AG Coakley Urges Supreme Court to Recognize Disparate Impact Claims Under Fair Housing Act
AG Highlights Enforcement Actions Against Mortgage Companies to Combat Discriminatory Lending Practices
BOSTON – Arguing that individuals and businesses involved in the renting or selling of homes and other real-estate transactions must be held accountable for the discriminatory effects of their policies and practices, Attorney General Martha Coakley has filed a brief in the U.S. Supreme Court urging it to recognize disparate impact claims under the federal Fair Housing Act (FHA). The brief was joined by 11 states including California, Connecticut, Delaware, Hawaii, Illinois, New Mexico, New York, Oregon, Utah, Vermont, and Washington.

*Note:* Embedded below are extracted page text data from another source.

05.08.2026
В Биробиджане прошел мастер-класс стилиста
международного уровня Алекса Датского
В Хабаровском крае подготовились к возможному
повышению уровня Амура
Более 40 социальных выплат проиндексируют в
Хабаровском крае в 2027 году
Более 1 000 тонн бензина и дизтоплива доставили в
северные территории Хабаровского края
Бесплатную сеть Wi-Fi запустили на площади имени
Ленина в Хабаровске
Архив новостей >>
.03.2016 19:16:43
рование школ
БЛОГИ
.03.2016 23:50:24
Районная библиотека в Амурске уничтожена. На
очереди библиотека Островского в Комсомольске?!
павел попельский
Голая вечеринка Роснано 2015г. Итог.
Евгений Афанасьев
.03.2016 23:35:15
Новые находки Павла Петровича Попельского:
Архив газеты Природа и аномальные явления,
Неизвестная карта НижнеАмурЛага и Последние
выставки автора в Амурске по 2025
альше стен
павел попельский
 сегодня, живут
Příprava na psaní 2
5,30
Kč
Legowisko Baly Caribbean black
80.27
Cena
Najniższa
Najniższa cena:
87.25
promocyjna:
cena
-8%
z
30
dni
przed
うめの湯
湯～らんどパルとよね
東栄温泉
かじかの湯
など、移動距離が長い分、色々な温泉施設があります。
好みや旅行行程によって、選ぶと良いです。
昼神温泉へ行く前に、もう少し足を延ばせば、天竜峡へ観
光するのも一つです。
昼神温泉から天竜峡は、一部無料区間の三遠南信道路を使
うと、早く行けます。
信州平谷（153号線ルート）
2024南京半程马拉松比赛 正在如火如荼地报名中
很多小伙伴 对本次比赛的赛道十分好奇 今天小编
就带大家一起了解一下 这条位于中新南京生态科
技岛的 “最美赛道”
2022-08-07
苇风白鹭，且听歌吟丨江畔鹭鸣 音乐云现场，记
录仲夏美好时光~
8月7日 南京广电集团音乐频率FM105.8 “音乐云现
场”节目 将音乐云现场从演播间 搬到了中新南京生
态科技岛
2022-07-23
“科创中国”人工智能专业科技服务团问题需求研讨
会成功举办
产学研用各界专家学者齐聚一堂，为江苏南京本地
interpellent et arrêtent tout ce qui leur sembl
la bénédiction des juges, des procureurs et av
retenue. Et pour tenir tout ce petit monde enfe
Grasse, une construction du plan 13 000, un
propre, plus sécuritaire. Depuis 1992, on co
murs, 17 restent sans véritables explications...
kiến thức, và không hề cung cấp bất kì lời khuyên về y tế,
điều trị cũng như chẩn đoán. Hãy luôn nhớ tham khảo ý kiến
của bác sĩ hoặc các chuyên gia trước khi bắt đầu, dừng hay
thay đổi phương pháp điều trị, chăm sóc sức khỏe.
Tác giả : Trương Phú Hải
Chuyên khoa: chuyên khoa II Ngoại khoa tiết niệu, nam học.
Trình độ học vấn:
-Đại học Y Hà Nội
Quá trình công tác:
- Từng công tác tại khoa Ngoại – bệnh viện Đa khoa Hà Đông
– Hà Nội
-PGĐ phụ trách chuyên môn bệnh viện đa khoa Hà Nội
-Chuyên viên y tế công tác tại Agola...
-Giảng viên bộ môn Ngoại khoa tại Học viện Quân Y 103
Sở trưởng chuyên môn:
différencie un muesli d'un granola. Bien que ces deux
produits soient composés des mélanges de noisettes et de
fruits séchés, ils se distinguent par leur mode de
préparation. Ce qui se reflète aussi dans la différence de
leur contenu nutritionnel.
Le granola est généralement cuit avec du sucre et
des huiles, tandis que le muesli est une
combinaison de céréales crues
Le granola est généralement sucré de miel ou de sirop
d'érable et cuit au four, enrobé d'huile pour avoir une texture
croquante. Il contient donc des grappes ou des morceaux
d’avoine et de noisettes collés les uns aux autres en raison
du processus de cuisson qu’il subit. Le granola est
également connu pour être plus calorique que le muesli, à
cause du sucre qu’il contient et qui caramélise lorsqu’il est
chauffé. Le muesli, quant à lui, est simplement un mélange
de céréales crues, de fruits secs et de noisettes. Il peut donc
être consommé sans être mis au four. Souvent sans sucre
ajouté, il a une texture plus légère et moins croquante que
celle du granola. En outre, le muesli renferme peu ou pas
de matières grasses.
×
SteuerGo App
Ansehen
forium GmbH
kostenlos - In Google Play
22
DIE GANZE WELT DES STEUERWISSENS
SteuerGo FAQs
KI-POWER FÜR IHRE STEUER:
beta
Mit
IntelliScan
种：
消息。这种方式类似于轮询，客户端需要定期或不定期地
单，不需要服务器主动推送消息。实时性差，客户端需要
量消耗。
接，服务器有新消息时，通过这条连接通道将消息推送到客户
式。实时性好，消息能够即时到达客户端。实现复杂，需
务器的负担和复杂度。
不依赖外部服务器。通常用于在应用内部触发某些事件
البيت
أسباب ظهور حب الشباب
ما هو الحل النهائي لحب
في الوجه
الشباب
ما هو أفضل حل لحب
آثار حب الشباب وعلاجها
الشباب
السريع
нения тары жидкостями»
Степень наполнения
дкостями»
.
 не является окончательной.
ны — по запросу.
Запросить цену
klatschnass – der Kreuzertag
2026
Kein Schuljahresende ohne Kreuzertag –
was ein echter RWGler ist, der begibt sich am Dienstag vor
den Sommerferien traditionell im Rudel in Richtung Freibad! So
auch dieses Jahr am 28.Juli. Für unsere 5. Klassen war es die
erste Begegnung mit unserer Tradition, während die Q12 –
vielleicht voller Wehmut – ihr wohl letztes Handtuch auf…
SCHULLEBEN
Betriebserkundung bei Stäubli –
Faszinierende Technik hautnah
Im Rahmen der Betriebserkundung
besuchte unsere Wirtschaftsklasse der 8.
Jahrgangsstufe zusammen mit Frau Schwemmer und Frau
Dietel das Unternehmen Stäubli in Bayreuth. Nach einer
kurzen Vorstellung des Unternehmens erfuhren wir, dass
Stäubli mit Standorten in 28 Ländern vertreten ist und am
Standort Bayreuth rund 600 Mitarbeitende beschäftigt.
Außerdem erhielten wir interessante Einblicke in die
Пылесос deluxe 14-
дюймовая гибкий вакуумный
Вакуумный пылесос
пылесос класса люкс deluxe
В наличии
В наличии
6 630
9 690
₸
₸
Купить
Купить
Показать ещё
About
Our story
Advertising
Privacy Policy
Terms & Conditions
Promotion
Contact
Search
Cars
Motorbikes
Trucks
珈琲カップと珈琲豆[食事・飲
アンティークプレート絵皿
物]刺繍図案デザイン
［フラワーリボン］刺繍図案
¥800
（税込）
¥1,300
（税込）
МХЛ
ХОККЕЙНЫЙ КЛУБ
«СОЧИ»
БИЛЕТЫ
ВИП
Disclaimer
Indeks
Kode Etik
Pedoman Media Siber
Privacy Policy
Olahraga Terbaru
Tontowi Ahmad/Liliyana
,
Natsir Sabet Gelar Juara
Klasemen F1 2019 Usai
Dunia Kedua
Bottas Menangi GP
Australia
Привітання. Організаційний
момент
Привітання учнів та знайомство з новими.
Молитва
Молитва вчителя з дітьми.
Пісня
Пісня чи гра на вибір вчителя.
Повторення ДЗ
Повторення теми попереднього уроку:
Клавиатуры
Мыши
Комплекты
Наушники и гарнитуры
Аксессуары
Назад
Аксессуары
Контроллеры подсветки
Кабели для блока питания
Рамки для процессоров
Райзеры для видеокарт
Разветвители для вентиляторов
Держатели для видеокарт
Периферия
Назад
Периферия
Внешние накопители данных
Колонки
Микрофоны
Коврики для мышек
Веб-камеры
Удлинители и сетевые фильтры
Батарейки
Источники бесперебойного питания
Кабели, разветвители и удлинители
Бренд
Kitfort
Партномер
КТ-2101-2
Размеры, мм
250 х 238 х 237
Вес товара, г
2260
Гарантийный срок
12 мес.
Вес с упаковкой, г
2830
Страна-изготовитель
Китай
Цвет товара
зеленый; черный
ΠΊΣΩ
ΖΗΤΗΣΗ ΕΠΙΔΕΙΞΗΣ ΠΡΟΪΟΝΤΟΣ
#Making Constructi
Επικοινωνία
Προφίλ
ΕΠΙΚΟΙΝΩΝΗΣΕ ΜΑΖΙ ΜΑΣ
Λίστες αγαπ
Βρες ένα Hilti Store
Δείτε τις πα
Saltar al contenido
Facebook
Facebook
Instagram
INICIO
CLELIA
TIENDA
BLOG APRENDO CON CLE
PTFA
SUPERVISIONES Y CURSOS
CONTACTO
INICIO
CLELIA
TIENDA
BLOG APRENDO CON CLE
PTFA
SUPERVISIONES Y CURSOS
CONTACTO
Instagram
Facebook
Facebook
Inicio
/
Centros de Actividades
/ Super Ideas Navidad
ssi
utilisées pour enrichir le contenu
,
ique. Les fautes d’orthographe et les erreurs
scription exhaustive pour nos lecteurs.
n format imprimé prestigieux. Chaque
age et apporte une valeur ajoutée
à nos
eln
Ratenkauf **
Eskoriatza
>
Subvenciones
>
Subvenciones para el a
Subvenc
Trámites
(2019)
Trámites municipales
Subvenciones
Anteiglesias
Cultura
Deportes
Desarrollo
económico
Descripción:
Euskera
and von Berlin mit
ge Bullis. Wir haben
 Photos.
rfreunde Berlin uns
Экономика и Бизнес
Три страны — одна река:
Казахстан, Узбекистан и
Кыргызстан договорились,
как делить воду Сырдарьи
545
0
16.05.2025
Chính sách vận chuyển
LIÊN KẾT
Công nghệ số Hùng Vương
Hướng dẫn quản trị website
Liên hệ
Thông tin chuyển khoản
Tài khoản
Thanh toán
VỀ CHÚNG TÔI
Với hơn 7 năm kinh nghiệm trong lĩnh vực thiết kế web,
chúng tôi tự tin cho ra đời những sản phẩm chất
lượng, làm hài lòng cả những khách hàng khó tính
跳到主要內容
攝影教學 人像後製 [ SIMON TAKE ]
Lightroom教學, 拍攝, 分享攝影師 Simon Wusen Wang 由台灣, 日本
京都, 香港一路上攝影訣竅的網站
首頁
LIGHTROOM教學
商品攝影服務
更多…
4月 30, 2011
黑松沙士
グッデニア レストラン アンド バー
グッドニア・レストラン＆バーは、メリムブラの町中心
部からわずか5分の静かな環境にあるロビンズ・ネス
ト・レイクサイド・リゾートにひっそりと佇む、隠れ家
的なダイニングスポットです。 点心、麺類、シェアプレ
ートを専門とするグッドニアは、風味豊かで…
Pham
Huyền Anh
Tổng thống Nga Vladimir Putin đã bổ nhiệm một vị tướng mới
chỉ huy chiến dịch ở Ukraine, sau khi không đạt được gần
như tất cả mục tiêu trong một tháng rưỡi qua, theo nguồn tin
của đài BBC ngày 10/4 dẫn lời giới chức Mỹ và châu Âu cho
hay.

“Disparate impact claims are an important tool used to eliminate discrimination in the housing market, one of the primary principles of the Fair Housing Act,” AG Coakley said. “The Court has already recognized disparate impact claims under many civil rights statutes, and we urge the Court to do the same with the FHA.”
The brief was submitted in the case of Township of Mount Holly v. Mt. Holly Gardens Citizens in Action, Inc., which is scheduled for argument on December 4, 2013.
The brief highlights the experience of Massachusetts and other states in pursuing disparate impact claims against banks and mortgage companies such as Option One, Countrywide, and Wells Fargo that made high-risk subprime home mortgage loans to distressed minority borrowers.
A disparate impact claim may be pursued when a policy that appears to be objective or neutral leads to results that disproportionately affect a protected group. For instance, the cases involving the subprime lenders challenged facially neutral policies that in actuality caused African-American and Hispanic borrowers to pay hundreds, if not thousands, of dollars more for their loans than comparable white borrowers.
The brief argues that allowing disparate impact claims as an enforcement tool used to root out various forms of discrimination is critical to maintaining equal access to housing.
The brief also states that “not all adverse housing outcomes, or all causes of residential segregation, can be remedied through litigation. But enforcement actions under the FHA and similar state laws are critical to combating discrimination and its pernicious effects. Disparate impact claims are needed to bridge the gap between the direct forms of discrimination provable through a disparate treatment framework, and more subtle forms of discrimination characterized by concealed or subconscious bias—all of which continue to operate in and shape housing markets.”
In January 2012, AG Coakley filed a similar brief with the U.S Supreme Court in the case of Magner v. Gallagher, which was ultimately dismissed before being heard.
The FHA was enacted in 1968, and amended in 1988. It protects individuals from discrimination in the sale and rental of housing as well as other housing-related transactions on the basis of race, color, gender, national origin, disability, religion, and familial status. The AG’s Office vigorously prosecutes violations of the FHA as well as the state’s housing discrimination law.
Assistant Attorneys General Genevieve Nadeau, Melissa Swindel, and Jonathan Miller, all of the Attorney General’s Civil Rights Division, assisted in the drafting of the AG’s Brief.